Home page: http://www.math.ucdavis.edu/~emsilvia/
Position: Professor
Year joining UC Davis: 1973
Degree: Ph.D., 1973, Clark University
Refereed publications: Via Math Reviews


Professor Evelyn Silvia's research is in complex analysis, with particular emphasis in geometric function theory. She studies extremal and general growth behavior of complex analytic functions that satisfy various geometric and/or coefficient restrictions. A unifying theme of her work is the preservation and transmission of geometric properties such as starlikeness, convexity, and spiral-likeness.

Some of Professor Silvia's most recent papers concern classes of functions that are related to an interesting subclass, D, of convex functions that was originally considered by St.

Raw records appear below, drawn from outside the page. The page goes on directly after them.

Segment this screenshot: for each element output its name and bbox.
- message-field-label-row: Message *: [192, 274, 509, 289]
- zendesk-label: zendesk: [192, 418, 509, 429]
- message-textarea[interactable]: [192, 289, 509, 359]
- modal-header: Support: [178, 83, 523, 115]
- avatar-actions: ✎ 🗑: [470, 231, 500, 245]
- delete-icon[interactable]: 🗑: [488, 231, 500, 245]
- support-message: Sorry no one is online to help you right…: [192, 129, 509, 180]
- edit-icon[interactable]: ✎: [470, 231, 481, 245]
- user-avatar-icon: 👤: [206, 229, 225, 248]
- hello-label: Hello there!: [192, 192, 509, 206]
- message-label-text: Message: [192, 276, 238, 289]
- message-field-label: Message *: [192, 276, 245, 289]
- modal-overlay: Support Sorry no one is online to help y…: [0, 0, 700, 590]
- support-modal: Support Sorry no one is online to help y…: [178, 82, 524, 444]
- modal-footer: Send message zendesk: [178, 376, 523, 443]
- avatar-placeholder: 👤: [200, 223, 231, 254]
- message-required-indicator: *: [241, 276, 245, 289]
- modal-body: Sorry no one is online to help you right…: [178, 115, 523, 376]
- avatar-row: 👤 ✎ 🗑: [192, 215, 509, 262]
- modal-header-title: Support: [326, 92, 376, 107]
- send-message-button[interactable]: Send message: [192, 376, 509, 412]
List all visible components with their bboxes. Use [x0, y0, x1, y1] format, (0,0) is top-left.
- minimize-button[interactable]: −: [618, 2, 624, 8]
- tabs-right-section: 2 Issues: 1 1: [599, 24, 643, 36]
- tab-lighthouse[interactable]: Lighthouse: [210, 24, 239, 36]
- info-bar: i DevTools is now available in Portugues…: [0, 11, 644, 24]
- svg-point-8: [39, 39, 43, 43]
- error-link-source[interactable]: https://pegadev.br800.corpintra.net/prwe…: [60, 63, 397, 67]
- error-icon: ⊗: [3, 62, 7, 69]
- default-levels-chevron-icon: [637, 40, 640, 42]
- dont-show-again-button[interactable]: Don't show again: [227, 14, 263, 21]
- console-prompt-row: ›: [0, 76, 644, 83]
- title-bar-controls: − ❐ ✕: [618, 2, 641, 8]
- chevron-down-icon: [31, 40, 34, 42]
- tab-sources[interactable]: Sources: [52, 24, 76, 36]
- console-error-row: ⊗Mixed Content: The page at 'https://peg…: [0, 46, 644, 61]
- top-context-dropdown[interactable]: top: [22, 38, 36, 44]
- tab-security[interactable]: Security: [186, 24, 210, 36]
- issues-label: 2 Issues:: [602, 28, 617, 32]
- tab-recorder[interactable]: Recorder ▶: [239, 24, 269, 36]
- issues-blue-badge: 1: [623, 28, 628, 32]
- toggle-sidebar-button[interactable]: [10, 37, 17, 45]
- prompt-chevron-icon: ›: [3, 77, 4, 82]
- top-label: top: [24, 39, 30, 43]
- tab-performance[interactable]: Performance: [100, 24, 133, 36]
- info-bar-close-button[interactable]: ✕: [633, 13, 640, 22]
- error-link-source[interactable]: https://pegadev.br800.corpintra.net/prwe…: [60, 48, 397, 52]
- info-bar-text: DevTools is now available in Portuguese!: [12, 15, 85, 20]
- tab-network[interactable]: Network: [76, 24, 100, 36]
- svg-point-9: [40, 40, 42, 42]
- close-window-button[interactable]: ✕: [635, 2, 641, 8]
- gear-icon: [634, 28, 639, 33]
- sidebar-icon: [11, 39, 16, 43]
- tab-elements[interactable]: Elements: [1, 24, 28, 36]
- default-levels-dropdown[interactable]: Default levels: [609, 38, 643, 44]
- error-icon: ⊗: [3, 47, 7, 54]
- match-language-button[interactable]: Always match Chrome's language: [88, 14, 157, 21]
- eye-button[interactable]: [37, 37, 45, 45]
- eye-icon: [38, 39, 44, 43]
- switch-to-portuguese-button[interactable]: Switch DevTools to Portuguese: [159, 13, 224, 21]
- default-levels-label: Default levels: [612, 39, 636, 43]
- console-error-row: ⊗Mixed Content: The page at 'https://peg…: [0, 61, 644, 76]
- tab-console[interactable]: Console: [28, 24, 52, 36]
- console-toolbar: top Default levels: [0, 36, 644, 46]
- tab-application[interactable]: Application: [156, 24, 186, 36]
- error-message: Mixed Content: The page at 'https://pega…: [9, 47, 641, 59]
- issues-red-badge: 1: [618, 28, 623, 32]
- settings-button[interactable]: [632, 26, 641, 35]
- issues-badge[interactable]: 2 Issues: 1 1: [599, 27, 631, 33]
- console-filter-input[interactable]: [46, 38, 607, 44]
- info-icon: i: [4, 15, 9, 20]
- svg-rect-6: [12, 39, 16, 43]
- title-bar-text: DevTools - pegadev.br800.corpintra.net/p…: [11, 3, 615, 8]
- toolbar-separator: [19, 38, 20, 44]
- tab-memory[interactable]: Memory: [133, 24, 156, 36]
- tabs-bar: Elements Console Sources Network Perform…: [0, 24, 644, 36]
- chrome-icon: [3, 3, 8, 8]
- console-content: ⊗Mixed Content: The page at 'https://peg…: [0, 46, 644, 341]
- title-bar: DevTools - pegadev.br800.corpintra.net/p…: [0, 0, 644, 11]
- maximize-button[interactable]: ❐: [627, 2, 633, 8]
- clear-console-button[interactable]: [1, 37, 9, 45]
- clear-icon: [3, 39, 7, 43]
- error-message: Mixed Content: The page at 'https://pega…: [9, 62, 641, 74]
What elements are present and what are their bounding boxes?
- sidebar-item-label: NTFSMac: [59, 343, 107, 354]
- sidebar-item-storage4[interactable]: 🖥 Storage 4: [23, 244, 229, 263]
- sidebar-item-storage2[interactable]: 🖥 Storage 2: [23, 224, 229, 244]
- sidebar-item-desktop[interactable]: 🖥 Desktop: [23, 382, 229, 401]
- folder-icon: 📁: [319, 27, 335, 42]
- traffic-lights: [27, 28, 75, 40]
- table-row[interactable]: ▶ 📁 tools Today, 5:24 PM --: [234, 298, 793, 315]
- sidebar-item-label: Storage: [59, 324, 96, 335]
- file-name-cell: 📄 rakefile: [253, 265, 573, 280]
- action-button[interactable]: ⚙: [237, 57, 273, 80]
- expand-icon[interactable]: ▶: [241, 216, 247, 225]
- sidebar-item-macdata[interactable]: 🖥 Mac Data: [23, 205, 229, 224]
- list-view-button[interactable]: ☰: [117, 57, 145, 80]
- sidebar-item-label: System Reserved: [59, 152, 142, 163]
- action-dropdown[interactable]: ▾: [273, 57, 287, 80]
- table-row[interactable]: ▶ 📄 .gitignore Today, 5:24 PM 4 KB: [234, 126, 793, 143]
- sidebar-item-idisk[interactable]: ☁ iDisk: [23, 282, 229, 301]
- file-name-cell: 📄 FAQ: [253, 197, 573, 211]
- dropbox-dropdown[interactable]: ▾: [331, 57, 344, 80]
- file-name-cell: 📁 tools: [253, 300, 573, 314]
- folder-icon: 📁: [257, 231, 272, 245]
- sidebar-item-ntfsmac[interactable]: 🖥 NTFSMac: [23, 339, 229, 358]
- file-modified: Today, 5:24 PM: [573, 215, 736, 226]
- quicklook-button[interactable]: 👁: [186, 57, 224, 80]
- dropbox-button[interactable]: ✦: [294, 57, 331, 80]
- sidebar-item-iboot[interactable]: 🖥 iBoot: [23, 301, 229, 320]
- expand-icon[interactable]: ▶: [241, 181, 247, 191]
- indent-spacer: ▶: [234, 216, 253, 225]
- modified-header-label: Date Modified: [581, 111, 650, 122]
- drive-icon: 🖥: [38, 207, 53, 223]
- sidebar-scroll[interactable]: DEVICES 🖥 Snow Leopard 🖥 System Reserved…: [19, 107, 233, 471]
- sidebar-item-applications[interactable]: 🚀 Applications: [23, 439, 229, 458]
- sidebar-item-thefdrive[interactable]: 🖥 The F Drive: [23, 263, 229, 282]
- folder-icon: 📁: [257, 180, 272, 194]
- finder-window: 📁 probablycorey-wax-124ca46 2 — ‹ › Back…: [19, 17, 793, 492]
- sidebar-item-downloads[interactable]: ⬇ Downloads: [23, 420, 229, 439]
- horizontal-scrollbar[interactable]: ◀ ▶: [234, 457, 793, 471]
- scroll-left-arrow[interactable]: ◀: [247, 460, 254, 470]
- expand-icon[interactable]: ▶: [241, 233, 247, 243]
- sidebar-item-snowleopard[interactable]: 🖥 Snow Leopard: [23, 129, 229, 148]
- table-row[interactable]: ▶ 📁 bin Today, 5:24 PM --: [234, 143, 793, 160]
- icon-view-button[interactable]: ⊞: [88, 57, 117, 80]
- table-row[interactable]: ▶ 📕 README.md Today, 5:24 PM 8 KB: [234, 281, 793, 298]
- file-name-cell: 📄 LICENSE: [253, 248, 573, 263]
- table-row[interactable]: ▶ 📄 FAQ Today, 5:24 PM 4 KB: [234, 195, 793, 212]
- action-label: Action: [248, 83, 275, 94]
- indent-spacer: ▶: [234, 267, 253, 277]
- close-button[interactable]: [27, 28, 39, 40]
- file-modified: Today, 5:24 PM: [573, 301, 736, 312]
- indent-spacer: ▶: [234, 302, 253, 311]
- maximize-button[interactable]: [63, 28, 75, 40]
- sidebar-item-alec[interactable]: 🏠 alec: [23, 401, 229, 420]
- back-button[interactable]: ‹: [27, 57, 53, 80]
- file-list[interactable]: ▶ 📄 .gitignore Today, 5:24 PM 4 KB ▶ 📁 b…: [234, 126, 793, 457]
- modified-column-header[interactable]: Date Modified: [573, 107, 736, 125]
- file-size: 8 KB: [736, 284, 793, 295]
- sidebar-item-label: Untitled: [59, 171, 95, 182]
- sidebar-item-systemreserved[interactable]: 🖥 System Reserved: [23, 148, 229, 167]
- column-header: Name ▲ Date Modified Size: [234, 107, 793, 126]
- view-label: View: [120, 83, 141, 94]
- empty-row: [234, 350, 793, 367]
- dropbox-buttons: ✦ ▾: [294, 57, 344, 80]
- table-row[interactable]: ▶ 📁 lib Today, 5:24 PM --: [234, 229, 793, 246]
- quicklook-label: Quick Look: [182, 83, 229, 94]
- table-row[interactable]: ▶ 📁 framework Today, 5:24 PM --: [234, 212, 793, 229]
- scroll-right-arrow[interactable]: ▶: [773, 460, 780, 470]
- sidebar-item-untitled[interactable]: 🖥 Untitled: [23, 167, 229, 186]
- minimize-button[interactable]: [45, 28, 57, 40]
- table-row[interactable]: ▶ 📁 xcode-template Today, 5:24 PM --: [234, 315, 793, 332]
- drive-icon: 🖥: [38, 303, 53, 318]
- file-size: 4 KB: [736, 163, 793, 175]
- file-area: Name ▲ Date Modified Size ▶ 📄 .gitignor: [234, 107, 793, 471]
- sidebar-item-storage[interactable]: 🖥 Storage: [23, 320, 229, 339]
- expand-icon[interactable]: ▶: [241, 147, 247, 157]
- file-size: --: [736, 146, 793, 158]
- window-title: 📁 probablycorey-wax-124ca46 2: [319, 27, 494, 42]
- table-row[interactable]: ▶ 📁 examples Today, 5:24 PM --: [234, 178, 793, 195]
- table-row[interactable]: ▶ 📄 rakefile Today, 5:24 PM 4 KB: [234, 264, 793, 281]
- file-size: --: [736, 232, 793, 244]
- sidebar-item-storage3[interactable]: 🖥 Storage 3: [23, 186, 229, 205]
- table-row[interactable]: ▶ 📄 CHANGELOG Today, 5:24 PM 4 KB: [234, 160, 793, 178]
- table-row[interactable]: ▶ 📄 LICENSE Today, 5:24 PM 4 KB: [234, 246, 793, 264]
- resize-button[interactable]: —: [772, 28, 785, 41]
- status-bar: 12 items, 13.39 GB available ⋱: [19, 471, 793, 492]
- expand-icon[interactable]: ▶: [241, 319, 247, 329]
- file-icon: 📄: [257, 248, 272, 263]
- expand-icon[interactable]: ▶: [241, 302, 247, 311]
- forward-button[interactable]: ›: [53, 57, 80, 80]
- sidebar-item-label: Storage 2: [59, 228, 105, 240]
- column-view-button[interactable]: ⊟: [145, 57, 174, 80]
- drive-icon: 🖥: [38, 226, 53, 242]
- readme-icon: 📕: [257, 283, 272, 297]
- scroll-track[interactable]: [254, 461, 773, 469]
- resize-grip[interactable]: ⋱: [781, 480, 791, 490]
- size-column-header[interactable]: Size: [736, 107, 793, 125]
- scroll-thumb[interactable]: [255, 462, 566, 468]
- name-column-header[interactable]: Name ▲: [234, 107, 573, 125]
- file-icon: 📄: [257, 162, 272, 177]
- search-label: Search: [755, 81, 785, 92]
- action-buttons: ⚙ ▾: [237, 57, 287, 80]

Ruscheweyh. Silvia and Silverman [3] determined the largest dilation factor d(a) such that f(d(a)z)/d(a) is guaranteed to be in class D, assuming that f itself is either convex of order a or satisfies Re(f'(z)) > a. The thrust of this result is that, if a function satisfies strong geometric conditions in a small disk, then its analytic continuation to a larger disk will still satisfy interesting convexity conditions. Other related works look at integral and convolution (Hadamard product) characterizations of classes related to D.

Professor Silvia [5] has recently completed a study of convex null sequences. A decreasing sequence of real numbers is called convex null if it converges to zero and if each term is less than or equal to the average of the two adjacent terms. A classical result of Fejer relates these sequences to coefficients of functions with positive real part. Professor Silvia's paper on these sequences gave a class of functions for which preservation properties could be proved using facts about convex null sequences in addition to offering a new general theoretical construct along with meaningful applications.

Professor Silvia is also seriously involved in mathematics education. She has emphasized curriculum development at all levels as well as teacher training and teacher enhancement. She was co-director of UCDavis' first MAT in mathematics program, 1973-79. This program introduced students to innovative teaching methods involving large-group {Socratic teaching}. Recently, she designed a problem-solving curriculum in connection with an Eisenhower Grant for a three year project in West Sacramento. She is currently the principal investigator for the Northern California Mathematics Project. At the university level, she is a co-director (with Dr. Carol Hom) of the UC Davis Calculus Revitalization Project. Professor Silvia has also written a preliminary version of an introductory graduate textbook/workbook in complex analysis that is in use in the graduate program at Davis. She is currently co-authoring Introduction to Abstract Mathematics--A Working Excursion Through Analysis with Professor Emeritus Doyle Cutler.

Selected publications

[1] A fractions curriculum for deaf children, School, Science, and Mathematics, 86 (1986), 126-136.

[2] Property preserving operators, Bull. Austral. Math. Soc. 39 (1989), 397-404.

[3] Radii properties for subclasses of convex functions (with H. Silverman), J. Math. Anal. Appl. 194 (1995), 428-436.

[4] Personalized teaching in large classes (with C. L. Hom), Primus, 6 (1996) 325-336.

[5] Convex null operators. Math. Japon. 47 (1998), 311-317.